Why would the same pathogenic variant produce such different effects in hippocampal versus cortical assembloids? Like Paris and London from Dickens’ classic novel, the differences between the brain regions are extensive. Cortex and hippocampus vary substantially in gene expression, developmental processes, cellular composition, and circuitry. It is easy to imagine that the distinct features of each region provide unique vulnerabilities and resilience. Perhaps more importantly, the assembloid model provides a tool to begin to address these questions. For example, the interneurons merged with cortical or hippocampal organoids were initially identical, so what differs between the cortical or hippocampal tissues that leads to reduced numbers in the latter? The accessibility of the assembloid system provides real-time imaging possibilities, and the flexibility allows many interesting combinations. Merging control interneurons into mutant organoids and vice versa, for example, would provide insights into whether interneuron loss is an autocrine or paracrine process.

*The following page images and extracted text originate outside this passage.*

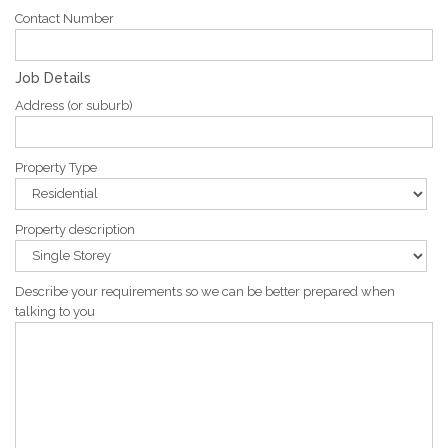
Contact Number
Job Details
Address (or suburb)
Property Type
Property description
Describe your requirements so we can be better prepared when
talking to you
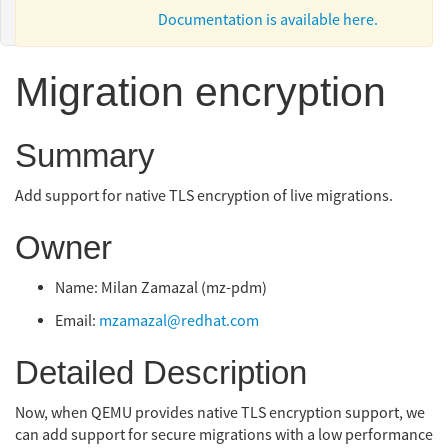
Documentation is available here.
Migration encryption
Summary
Add support for native TLS encryption of live migrations.
Owner
Name: Milan Zamazal (mz-pdm)
Email:
mzamazal@redhat.com
Detailed Description
Now, when QEMU provides native TLS encryption support, we
can add support for secure migrations with a low performance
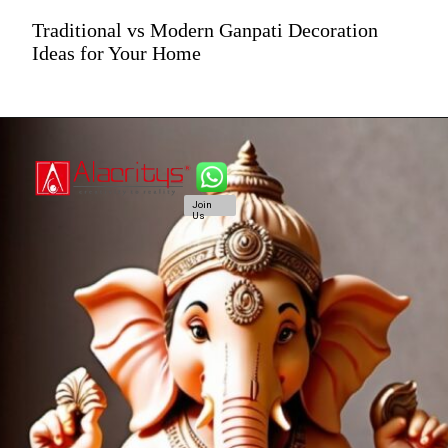
Traditional vs Modern Ganpati Decoration
Ideas for Your Home
Join
Us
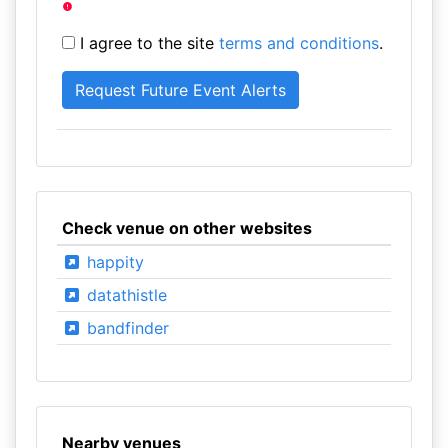
I agree to the site
terms and conditions
.
Check venue on other websites
happity
datathistle
bandfinder
Nearby venues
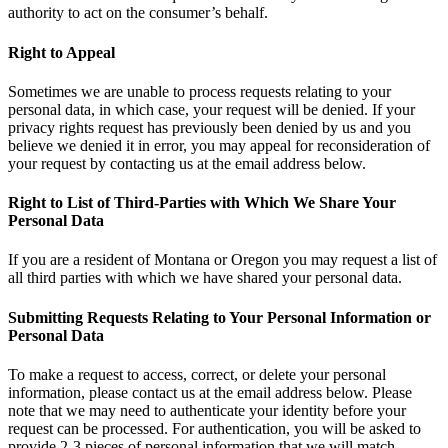
authority to act on the consumer’s behalf.
Right to Appeal
Sometimes we are unable to process requests relating to your
personal data, in which case, your request will be denied. If your
privacy rights request has previously been denied by us and you
believe we denied it in error, you may appeal for reconsideration of
your request by contacting us at the email address below.
Right to List of Third-Parties with Which We Share Your
Personal Data
If you are a resident of Montana or Oregon you may request a list of
all third parties with which we have shared your personal data.
Submitting Requests Relating to Your Personal Information or
Personal Data
To make a request to access, correct, or delete your personal
information, please contact us at the email address below. Please
note that we may need to authenticate your identity before your
request can be processed. For authentication, you will be asked to
provide 2-3 pieces of personal information that we will match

With caveats in mind, this work represents a technological advance that offers important new insights into epilepsy within the context of neurodevelopmental disorders such as DEE. In such conditions, cognitive deficits likely arise not only from seizure-related network disruption but also from variant-driven effects on specific circuits, leading to widespread network dysfunction and drug-resistant epilepsy. Supporting the concept of encephalopathies, quantitative EEG analysis in STXBP1-related DEE revealed a pattern of frontal network dysfunction that correlates with phenotypic severity in epilepsy and neurodevelopmental impairment. ¹⁰ For DEEs broadly, seizure management alone has proven insufficient to mitigate diffuse network abnormalities. The findings by McCrimmon underscore the need to disentangle mechanisms underlying seizures from those driving cognitive impairment. Early interventions targeting vulnerable networks implicated in neurocognitive deficits—alongside strategies to suppress epileptogenesis—may be critical to improving developmental outcomes and reducing comorbidities.